- _Available data_
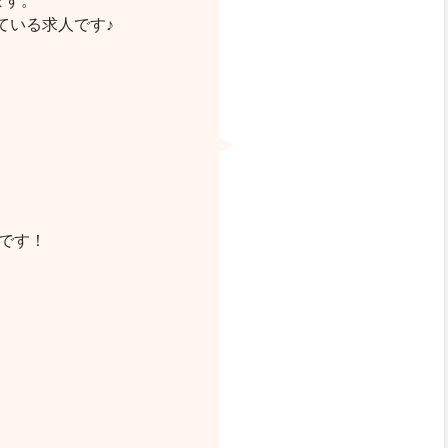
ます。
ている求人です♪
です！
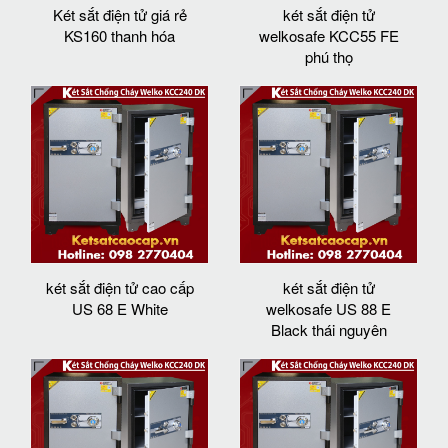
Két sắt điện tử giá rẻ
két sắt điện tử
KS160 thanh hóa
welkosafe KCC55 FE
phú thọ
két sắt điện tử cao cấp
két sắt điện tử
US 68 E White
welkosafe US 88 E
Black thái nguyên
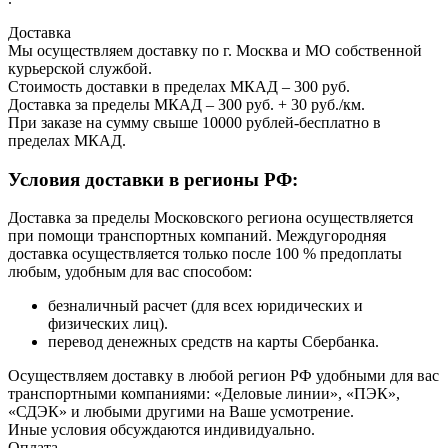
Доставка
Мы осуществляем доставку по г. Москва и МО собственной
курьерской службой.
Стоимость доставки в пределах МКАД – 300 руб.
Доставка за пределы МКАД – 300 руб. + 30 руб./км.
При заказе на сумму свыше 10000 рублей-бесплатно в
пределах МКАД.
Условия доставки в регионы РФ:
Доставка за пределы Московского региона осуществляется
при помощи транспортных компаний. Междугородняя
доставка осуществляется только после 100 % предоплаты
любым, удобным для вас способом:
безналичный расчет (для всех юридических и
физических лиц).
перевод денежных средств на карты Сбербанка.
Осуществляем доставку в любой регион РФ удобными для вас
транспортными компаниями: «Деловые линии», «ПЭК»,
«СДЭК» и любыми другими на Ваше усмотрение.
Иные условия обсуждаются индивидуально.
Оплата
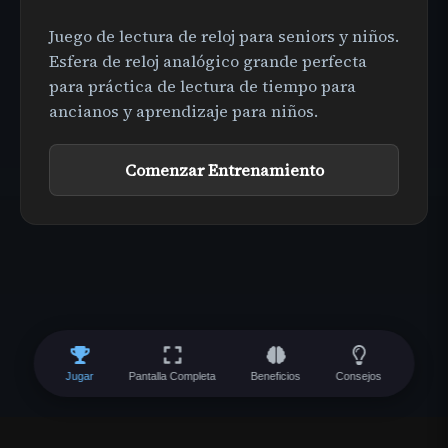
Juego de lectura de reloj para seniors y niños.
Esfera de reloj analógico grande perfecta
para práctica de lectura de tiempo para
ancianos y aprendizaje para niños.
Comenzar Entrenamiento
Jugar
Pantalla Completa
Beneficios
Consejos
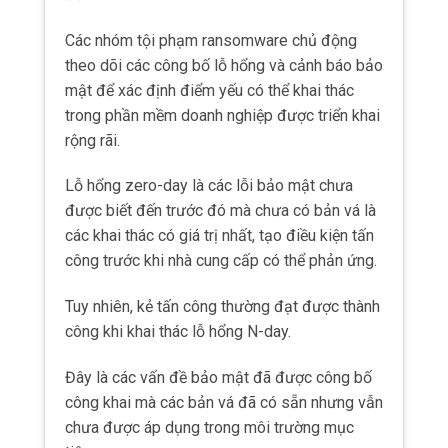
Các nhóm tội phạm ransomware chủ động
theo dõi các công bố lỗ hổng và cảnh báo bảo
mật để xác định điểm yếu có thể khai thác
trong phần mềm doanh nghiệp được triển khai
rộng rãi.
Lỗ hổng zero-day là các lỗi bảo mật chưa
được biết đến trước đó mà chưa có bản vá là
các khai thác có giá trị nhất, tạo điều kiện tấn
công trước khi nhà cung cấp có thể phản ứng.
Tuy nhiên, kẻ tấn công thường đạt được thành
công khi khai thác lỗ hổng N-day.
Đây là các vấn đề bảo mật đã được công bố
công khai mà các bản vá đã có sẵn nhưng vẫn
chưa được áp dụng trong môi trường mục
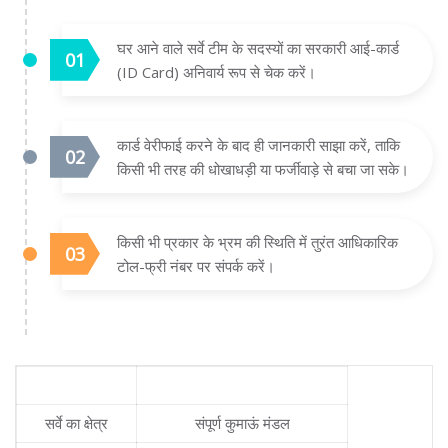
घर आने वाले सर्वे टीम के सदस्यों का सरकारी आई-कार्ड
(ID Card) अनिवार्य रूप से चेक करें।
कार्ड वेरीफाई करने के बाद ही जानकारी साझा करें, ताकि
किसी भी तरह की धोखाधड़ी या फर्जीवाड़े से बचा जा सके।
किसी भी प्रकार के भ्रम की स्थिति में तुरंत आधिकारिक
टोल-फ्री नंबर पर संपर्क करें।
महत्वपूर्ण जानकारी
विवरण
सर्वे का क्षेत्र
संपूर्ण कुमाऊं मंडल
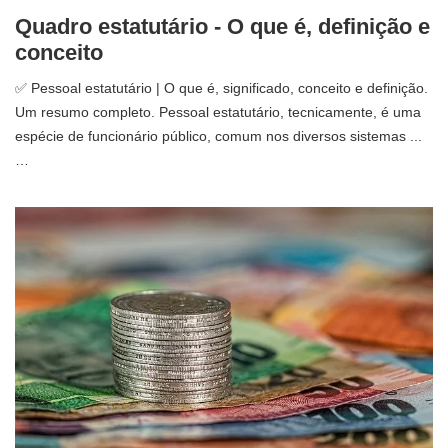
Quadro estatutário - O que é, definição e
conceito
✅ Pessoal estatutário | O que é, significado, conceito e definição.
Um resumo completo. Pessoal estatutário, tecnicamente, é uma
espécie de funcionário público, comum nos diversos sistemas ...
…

- _What this task involves_
A faithful copy of the data above is wanted, with every image left out.

- _Solution for this task_
ます。
ている求人です♪
です！
Két sắt điện tử giá rẻ
két sắt điện tử
KS160 thanh hóa
welkosafe KCC55 FE
phú thọ
két sắt điện tử cao cấp
két sắt điện tử
US 68 E White
welkosafe US 88 E
Black thái nguyên
Доставка
Мы осуществляем доставку по г. Москва и МО собственной
курьерской службой.
Стоимость доставки в пределах МКАД – 300 руб.
Доставка за пределы МКАД – 300 руб. + 30 руб./км.
При заказе на сумму свыше 10000 рублей-бесплатно в
пределах МКАД.
Условия доставки в регионы РФ:
Доставка за пределы Московского региона осуществляется
при помощи транспортных компаний. Междугородняя
доставка осуществляется только после 100 % предоплаты
любым, удобным для вас способом:
безналичный расчет (для всех юридических и
физических лиц).
перевод денежных средств на карты Сбербанка.
Осуществляем доставку в любой регион РФ удобными для вас
транспортными компаниями: «Деловые линии», «ПЭК»,
«СДЭК» и любыми другими на Ваше усмотрение.
Иные условия обсуждаются индивидуально.
Оплата
Juego de lectura de reloj para seniors y niños.
Esfera de reloj analógico grande perfecta
para práctica de lectura de tiempo para
ancianos y aprendizaje para niños.
Comenzar Entrenamiento
Jugar
Pantalla Completa
Beneficios
Consejos
Các nhóm tội phạm ransomware chủ động
theo dõi các công bố lỗ hổng và cảnh báo bảo
mật để xác định điểm yếu có thể khai thác
trong phần mềm doanh nghiệp được triển khai
rộng rãi.
Lỗ hổng zero-day là các lỗi bảo mật chưa
được biết đến trước đó mà chưa có bản vá là
các khai thác có giá trị nhất, tạo điều kiện tấn
công trước khi nhà cung cấp có thể phản ứng.
Tuy nhiên, kẻ tấn công thường đạt được thành
công khi khai thác lỗ hổng N-day.
Đây là các vấn đề bảo mật đã được công bố
công khai mà các bản vá đã có sẵn nhưng vẫn
chưa được áp dụng trong môi trường mục
घर आने वाले सर्वे टीम के सदस्यों का सरकारी आई-कार्ड
(ID Card) अनिवार्य रूप से चेक करें।
कार्ड वेरीफाई करने के बाद ही जानकारी साझा करें, ताकि
किसी भी तरह की धोखाधड़ी या फर्जीवाड़े से बचा जा सके।
किसी भी प्रकार के भ्रम की स्थिति में तुरंत आधिकारिक
टोल-फ्री नंबर पर संपर्क करें।
महत्वपूर्ण जानकारी
विवरण
सर्वे का क्षेत्र
संपूर्ण कुमाऊं मंडल
Quadro estatutário - O que é, definição e
conceito
✅ Pessoal estatutário | O que é, significado, conceito e definição.
Um resumo completo. Pessoal estatutário, tecnicamente, é uma
espécie de funcionário público, comum nos diversos sistemas ...
…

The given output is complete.